I'm guessing that many of these tools are for the turret tailstock. Thoughts?


----------



## mmcmdl (Dec 17, 2020)

Item 7 . A planer blade hone ? I've had one similar laying down on the basement floor for years now , never knew what the heck it was or came off of . It makes sense now , I sold a planer a while back . 

11 could be a self releasing tapping head if it will spin when fully extended .


----------



## wa5cab (Dec 18, 2020)

First, the turret is called a bed, not tailstock, turret.  But it still isn't the one that Atlas and Sears sold.  Very similar except that the Atlas one had rack and pinion traverse drive instead of the lever operator.  And the traversing arms rotated in the vertical plane.

#6, 7, 8 I don't know, except that #8 is not for a slitting saw.  But it may fit in the turret.

#9 is a simple holder for a Weldon shank drill bit or end mill.

#10 I don't know.  But it looks incomplete.  There is nothing in the four longitudinal slots.
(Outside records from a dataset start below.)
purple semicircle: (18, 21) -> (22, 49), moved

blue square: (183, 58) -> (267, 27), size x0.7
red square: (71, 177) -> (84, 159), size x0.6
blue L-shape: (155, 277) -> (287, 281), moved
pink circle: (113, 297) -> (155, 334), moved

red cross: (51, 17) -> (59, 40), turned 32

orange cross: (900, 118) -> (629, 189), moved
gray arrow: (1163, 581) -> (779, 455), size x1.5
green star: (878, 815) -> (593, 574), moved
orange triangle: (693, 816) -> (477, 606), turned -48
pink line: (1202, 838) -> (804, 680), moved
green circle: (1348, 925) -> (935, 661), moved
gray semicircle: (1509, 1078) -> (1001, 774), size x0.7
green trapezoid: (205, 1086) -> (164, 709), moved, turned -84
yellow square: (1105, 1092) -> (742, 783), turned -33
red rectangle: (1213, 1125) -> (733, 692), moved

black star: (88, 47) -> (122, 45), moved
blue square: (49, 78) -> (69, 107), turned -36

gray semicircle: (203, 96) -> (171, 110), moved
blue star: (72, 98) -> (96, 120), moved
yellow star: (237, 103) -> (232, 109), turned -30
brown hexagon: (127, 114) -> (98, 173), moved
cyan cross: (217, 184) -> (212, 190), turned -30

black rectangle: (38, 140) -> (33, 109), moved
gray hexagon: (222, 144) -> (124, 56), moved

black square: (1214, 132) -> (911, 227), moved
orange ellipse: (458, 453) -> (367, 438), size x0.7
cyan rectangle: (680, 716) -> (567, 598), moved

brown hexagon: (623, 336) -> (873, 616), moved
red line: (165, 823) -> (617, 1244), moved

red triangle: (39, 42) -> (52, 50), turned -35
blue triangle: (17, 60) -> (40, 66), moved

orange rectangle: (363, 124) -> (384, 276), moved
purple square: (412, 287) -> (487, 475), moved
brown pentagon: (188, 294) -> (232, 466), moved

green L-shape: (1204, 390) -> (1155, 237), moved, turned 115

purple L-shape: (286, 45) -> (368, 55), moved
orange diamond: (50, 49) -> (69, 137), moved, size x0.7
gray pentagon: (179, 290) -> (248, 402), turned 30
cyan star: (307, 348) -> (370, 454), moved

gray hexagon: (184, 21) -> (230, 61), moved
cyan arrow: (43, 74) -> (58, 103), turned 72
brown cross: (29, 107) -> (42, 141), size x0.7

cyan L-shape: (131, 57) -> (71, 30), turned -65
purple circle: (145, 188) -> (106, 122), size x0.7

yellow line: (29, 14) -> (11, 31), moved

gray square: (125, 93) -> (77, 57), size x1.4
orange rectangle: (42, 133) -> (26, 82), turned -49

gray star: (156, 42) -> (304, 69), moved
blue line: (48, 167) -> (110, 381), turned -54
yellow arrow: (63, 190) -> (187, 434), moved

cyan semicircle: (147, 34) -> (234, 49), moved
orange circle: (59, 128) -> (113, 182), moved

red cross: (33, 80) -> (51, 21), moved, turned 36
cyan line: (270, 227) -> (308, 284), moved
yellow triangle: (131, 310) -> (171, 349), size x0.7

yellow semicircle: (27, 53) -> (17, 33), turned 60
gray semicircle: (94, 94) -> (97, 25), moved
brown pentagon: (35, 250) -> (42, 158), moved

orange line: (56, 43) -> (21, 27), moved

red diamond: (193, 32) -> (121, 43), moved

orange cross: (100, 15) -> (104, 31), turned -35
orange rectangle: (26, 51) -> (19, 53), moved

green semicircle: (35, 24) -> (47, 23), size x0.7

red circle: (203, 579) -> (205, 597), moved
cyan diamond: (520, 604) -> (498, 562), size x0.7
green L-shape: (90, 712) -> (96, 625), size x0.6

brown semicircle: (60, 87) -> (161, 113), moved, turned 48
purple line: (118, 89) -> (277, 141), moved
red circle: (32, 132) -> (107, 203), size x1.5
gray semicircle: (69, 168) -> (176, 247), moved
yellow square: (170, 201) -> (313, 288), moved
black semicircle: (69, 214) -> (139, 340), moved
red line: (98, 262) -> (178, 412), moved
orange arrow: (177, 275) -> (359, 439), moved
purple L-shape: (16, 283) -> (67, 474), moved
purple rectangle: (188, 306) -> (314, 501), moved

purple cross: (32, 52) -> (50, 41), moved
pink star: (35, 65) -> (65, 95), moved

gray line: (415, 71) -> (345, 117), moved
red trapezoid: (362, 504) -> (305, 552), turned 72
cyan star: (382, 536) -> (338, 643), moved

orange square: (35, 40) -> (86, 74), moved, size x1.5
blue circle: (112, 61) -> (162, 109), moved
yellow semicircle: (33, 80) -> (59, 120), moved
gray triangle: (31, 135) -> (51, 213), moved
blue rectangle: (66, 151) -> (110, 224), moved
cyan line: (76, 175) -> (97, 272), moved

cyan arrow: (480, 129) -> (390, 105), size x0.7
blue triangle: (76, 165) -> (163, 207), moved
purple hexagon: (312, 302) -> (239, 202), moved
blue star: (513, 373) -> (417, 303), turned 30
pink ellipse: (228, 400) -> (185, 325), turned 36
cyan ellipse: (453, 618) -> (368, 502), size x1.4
#11 is a holder for a threading die.  The spring allows limited longitudinal movement of the die WRT the turret slide and turret.


----------



## wa5cab (Dec 18, 2020)

Also, to answer what may have been your first question, the two differences between 101.07403 and the other two (101.27430 and 101.27440) are first the 101.07403 has change gears whereas the other two have a QCGB.  And second, the 101.07403 originally came in four bed lengths and you had to specify the catalog number to specify the length.  Whereas 101.27430 had a 42" bed for 24" Center to Center and 101.27440 had a 54" bed for 36" C to C.  A bit of trivia - the first parts manual for the three models was the first exploded view or illustrated parts manual that Atlas did for Sears.


----------



## ARC-170 (Dec 18, 2020)

I partially took apart the lathe bed turret (thanks, Robert/wa5cab for the correct terminology) and it appears that it has some "homemade" elements to adapt a purchased turret to the lathe. There is a tailstock base that has 2 pieces of metal stacked on each other to raise the device high enough to meet the centerline/z-axis, along with a clamp to clamp it to the bed. The device itself looks manufactured, but there are no marks on it at all. I did another Google search, both images and the whole internet, and couldn't find anything that looked like this one. Ooh, Rare! Vintage! J/K.

I'm starting to figure out what all the accessories are as well, thanks to you all for your help. Your comments put me on the right track, or confirm what I thought.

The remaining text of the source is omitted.